LTG (R) Nagata retired from the US Army in 2019 after 38 years of Active Duty, 34 of which were spent in US Special Operations. His final position was Director of Strategy for the National Counterterrorism Center from 2016 to 2019.
LTG Nagata started his lecture posing a simple question, “Are we [the U.S.] winning against terrorism?” He believes this question cannot be answered without first defining what “winning” means in the realm of counterterrorism. He discussed three possible definitions.
The first definition LTG Nagata gave defines “winning” as never having another 9/11. Under this definition, he believes that the U.S. has won. The U.S. has successfully been able to identify and stop terrorist attempts. However, the issue with this definition is that for the U.S. to continue to “win” on this front, there can be no end; the U.S. would have to endlessly continue to stop such attempts.
The second definition that LTG Nagata proposed defines “winning” as the U.S. developing better capabilities to counter terrorist attacks. He agreed that the U.S. has also won using this definition saying, “Some of the things we are able to do now are almost magical by comparison to what we were capable of 18 years ago.” However, while the U.S. has made many advancements in countering terrorist activity, there are more terrorists than there were 18 years ago.
The last definition, which LTG Nagata favored the most, defines “winning” in the context of the U.S. and its allies becoming more skilled and capable at identifying vulnerable groups and preventing them from becoming terrorists. Under this definition, LTG Nagata believes that the U.S. is losing.
LTG (R) Nagata provided strategies for how the U.S. could “win” on this front. He suggested a “Non-Kinetic Counterterrorism” strategy.

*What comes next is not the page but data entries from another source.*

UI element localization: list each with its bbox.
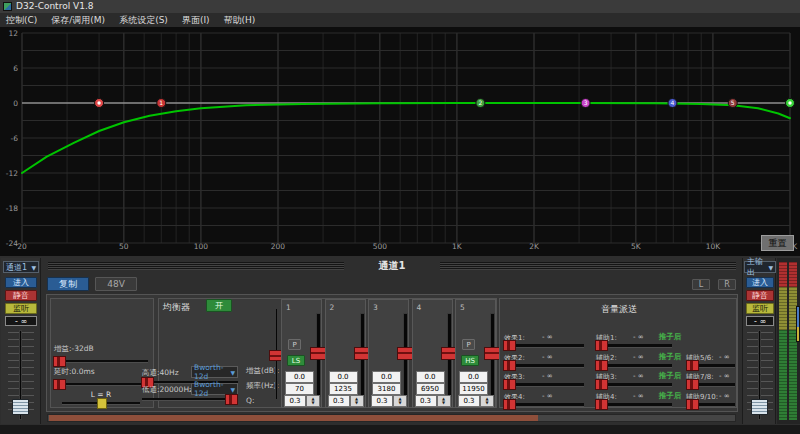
slider-handle[interactable]: [595, 399, 608, 410]
slider-handle[interactable]: [686, 360, 699, 371]
band-freq-field[interactable]: 6950: [416, 383, 445, 395]
band-q-spinner[interactable]: ▲ ▼: [393, 395, 407, 407]
main-enter-button[interactable]: 进入: [746, 277, 774, 288]
band-q-spinner[interactable]: ▲ ▼: [350, 395, 364, 407]
band-q-field[interactable]: 0.3: [415, 395, 437, 407]
aux-send-value: - ∞: [633, 333, 644, 341]
eq-point[interactable]: 1: [157, 99, 166, 108]
spinner-down-icon[interactable]: ▼: [355, 401, 358, 405]
slider-handle[interactable]: [595, 379, 608, 390]
eq-point[interactable]: 2: [476, 99, 485, 108]
monitor-button[interactable]: 监听: [5, 303, 37, 314]
eq-point[interactable]: 3: [581, 99, 590, 108]
spinner-down-icon[interactable]: ▼: [398, 401, 401, 405]
menu-interface[interactable]: 界面(I): [182, 14, 210, 27]
main-out-selector[interactable]: 主输出 ▼: [744, 261, 776, 273]
menu-help[interactable]: 帮助(H): [224, 14, 256, 27]
left-button[interactable]: L: [692, 279, 710, 290]
eq-point[interactable]: 5: [728, 99, 737, 108]
copy-button[interactable]: 复制: [47, 277, 89, 291]
band-peak-button[interactable]: P: [288, 339, 301, 350]
horizontal-scrollbar[interactable]: [47, 414, 736, 422]
menu-save-recall[interactable]: 保存/调用(M): [51, 14, 105, 27]
reset-button[interactable]: 重置: [761, 235, 794, 251]
mute-button[interactable]: 静音: [5, 290, 37, 301]
pan-slider-handle[interactable]: [97, 398, 107, 409]
aux2-send-slider[interactable]: [687, 364, 735, 368]
main-mute-button[interactable]: 静音: [746, 290, 774, 301]
band-q-spinner[interactable]: ▲ ▼: [306, 395, 320, 407]
slider-handle[interactable]: [503, 379, 516, 390]
main-fader-handle[interactable]: [751, 399, 768, 415]
aux-send-slider[interactable]: [596, 344, 672, 348]
slider-handle[interactable]: [595, 360, 608, 371]
band-gain-field[interactable]: 0.0: [459, 371, 488, 383]
gain-slider[interactable]: [54, 360, 148, 363]
aux2-send-slider[interactable]: [687, 383, 735, 387]
band-gain-field[interactable]: 0.0: [416, 371, 445, 383]
band-peak-button[interactable]: P: [462, 339, 475, 350]
enter-button[interactable]: 进入: [5, 277, 37, 288]
spinner-down-icon[interactable]: ▼: [485, 401, 488, 405]
slider-handle[interactable]: [686, 379, 699, 390]
pan-slider[interactable]: [62, 402, 140, 405]
band-gain-field[interactable]: 0.0: [372, 371, 401, 383]
delay-slider-handle[interactable]: [53, 379, 66, 390]
title-bar: D32-Control V1.8: [0, 0, 800, 13]
highpass-type-dropdown[interactable]: Bworth-12d ▼: [191, 366, 238, 378]
band-shelf-button[interactable]: HS: [461, 355, 479, 366]
band-freq-field[interactable]: 1235: [329, 383, 358, 395]
gain-slider-handle[interactable]: [53, 356, 66, 367]
lowpass-slider-handle[interactable]: [225, 394, 238, 405]
band-q-field[interactable]: 0.3: [458, 395, 480, 407]
slider-handle[interactable]: [686, 399, 699, 410]
eq-power-button[interactable]: 开: [206, 299, 232, 312]
fx-send-slider[interactable]: [504, 383, 584, 387]
post-fader-button[interactable]: 推子后: [656, 352, 684, 363]
mini-fader-indicator[interactable]: [796, 306, 800, 342]
band-q-field[interactable]: 0.3: [328, 395, 350, 407]
phantom-48v-button[interactable]: 48V: [95, 277, 137, 291]
post-fader-button[interactable]: 推子后: [656, 371, 684, 382]
fx-send-slider[interactable]: [504, 364, 584, 368]
fx-send-slider[interactable]: [504, 403, 584, 407]
band-q-field[interactable]: 0.3: [371, 395, 393, 407]
eq-point[interactable]: [786, 99, 795, 108]
aux-send-slider[interactable]: [596, 364, 672, 368]
band-q-spinner[interactable]: ▲ ▼: [437, 395, 451, 407]
slider-handle[interactable]: [503, 399, 516, 410]
menu-control[interactable]: 控制(C): [6, 14, 37, 27]
main-monitor-button[interactable]: 监听: [746, 303, 774, 314]
right-button[interactable]: R: [718, 279, 736, 290]
band-q-field[interactable]: 0.3: [284, 395, 306, 407]
lowpass-freq-slider[interactable]: [142, 398, 238, 401]
spinner-down-icon[interactable]: ▼: [442, 401, 445, 405]
channel-fader-handle[interactable]: [12, 399, 29, 415]
band-fader-handle[interactable]: [484, 347, 500, 360]
menu-system-settings[interactable]: 系统设定(S): [119, 14, 168, 27]
eq-point[interactable]: 4: [668, 99, 677, 108]
post-fader-button[interactable]: 推子后: [656, 332, 684, 343]
slider-handle[interactable]: [503, 360, 516, 371]
band-freq-field[interactable]: 70: [285, 383, 314, 395]
band-freq-field[interactable]: 11950: [459, 383, 488, 395]
slider-handle[interactable]: [595, 340, 608, 351]
delay-slider[interactable]: [54, 383, 148, 386]
band-q-spinner[interactable]: ▲ ▼: [480, 395, 494, 407]
aux-send-slider[interactable]: [596, 403, 672, 407]
eq-point[interactable]: [95, 99, 104, 108]
aux-send-slider[interactable]: [596, 383, 672, 387]
band-gain-field[interactable]: 0.0: [329, 371, 358, 383]
post-fader-button[interactable]: 推子后: [656, 391, 684, 402]
eq-curve-chart[interactable]: 20501002005001K2K5K10K20K1260-6-12-18-24…: [0, 27, 800, 256]
slider-handle[interactable]: [503, 340, 516, 351]
spinner-down-icon[interactable]: ▼: [311, 401, 314, 405]
header-groove-right: [440, 262, 736, 270]
scrollbar-thumb[interactable]: [49, 415, 538, 421]
fx-send-slider[interactable]: [504, 344, 584, 348]
band-gain-field[interactable]: 0.0: [285, 371, 314, 383]
aux2-send-slider[interactable]: [687, 403, 735, 407]
band-shelf-button[interactable]: LS: [287, 355, 305, 366]
band-freq-field[interactable]: 3180: [372, 383, 401, 395]
channel-selector[interactable]: 通道1 ▼: [3, 261, 39, 273]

This strategy would refrain from using physical force and instead use non-violent methods to combat terrorism.
The first part of his strategy would include terrorist prevention: using legal measures to identify vulnerable groups and persuade them against terrorism.
The second part entails the U.S. becoming more effective in combating extremist use of the internet. Terrorists use the internet to radicalize people by strategically offering them deals. The truth of the matter is that the U.S. and its allies are not offering them anything better. Nagata argued that in order to combat terrorism on this level, the U.S. must come up with a better offer for these individuals. The next part of the strategy restricts terrorists from traveling. The liberalization of travel makes it easier for terrorists to travel and harder for TSA agents and similar agencies to identify and stop terrorists from traveling abroad.
Denying terrorists resources is another part of the strategy. Restricting money and technology capabilities would immensely restrict terrorists’ capabilities. The last part of the strategy that LTG Nagata outlined was that the U.S. must recognize that “there are very real reasons why people take the path to violent extremism.” In his opinion, “at least some of what we’re seeing in the growth of terrorism is a reflection of an ongoing change and in large measure deterioration of the traditional relationship between populations everywhere and their governments.” While he says that some of these changes are beneficial, they also have unintended consequences that create breeding grounds for terrorism.
In one question asked by an audience member, LTG (R) Nagata explained the importance of combating terrorism in the U.S. and how it could provide valuable information on combating terrorism elsewhere. “If we can figure out how to do it here,” he spoke, “we would learn enormous lessons about how to do it elsewhere.”